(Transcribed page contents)
☆ ☆ ☆

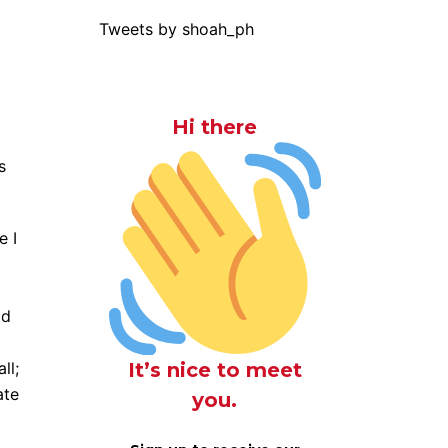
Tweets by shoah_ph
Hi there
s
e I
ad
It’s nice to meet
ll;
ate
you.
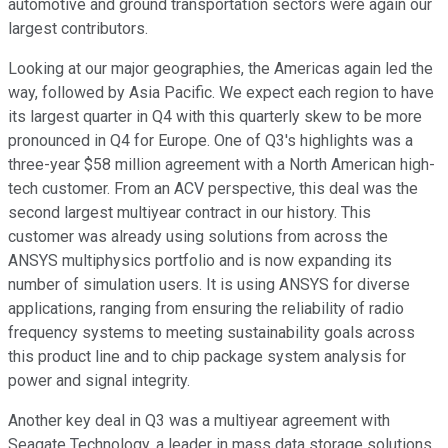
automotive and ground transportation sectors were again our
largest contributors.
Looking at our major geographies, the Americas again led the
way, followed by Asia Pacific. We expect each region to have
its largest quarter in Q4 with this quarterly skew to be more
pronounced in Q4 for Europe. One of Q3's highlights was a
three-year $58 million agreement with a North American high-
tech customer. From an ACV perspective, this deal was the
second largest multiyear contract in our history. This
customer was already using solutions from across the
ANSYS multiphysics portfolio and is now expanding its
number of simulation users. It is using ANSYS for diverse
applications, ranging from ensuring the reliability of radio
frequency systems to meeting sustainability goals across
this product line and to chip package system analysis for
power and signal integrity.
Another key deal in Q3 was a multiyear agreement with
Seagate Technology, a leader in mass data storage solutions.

☆ ☆ ☆

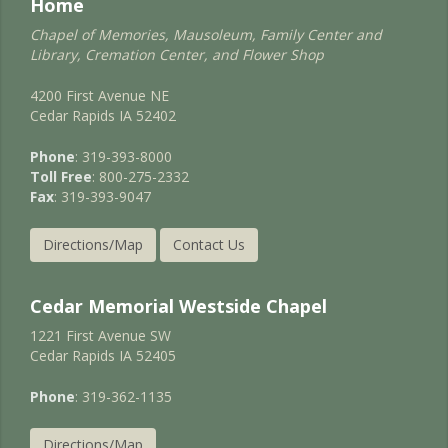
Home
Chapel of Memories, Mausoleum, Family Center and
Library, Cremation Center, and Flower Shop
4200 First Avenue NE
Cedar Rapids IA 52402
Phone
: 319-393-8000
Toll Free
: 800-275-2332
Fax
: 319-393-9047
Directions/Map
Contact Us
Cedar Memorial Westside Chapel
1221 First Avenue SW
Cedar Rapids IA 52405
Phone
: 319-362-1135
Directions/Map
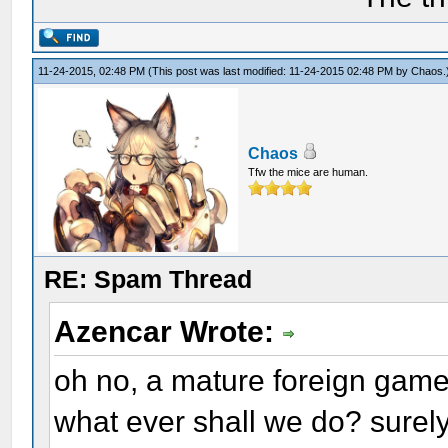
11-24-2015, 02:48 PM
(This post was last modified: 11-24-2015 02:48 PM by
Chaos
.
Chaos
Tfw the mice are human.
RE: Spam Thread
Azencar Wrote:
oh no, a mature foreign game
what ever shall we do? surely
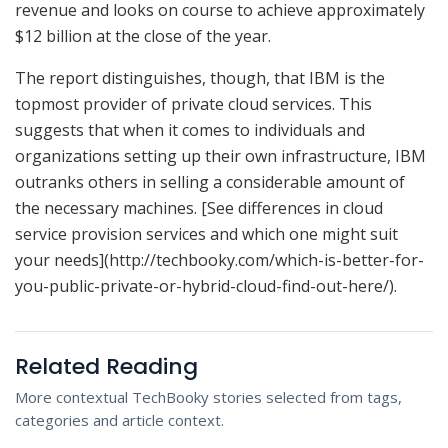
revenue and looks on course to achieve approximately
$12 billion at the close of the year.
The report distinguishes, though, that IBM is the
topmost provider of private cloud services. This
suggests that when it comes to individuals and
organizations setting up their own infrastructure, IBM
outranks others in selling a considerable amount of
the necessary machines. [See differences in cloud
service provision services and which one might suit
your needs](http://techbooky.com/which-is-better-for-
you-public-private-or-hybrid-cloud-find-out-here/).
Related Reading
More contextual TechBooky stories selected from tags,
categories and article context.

☆ ☆ ☆

The lines above starting at the one that contains "the necessary machines." and ending at the one that contains "categories and article context." must be transcribed exactly, and no other lines may appear.

the necessary machines. [See differences in cloud
service provision services and which one might suit
your needs](http://techbooky.com/which-is-better-for-
you-public-private-or-hybrid-cloud-find-out-here/).
Related Reading
More contextual TechBooky stories selected from tags,
categories and article context.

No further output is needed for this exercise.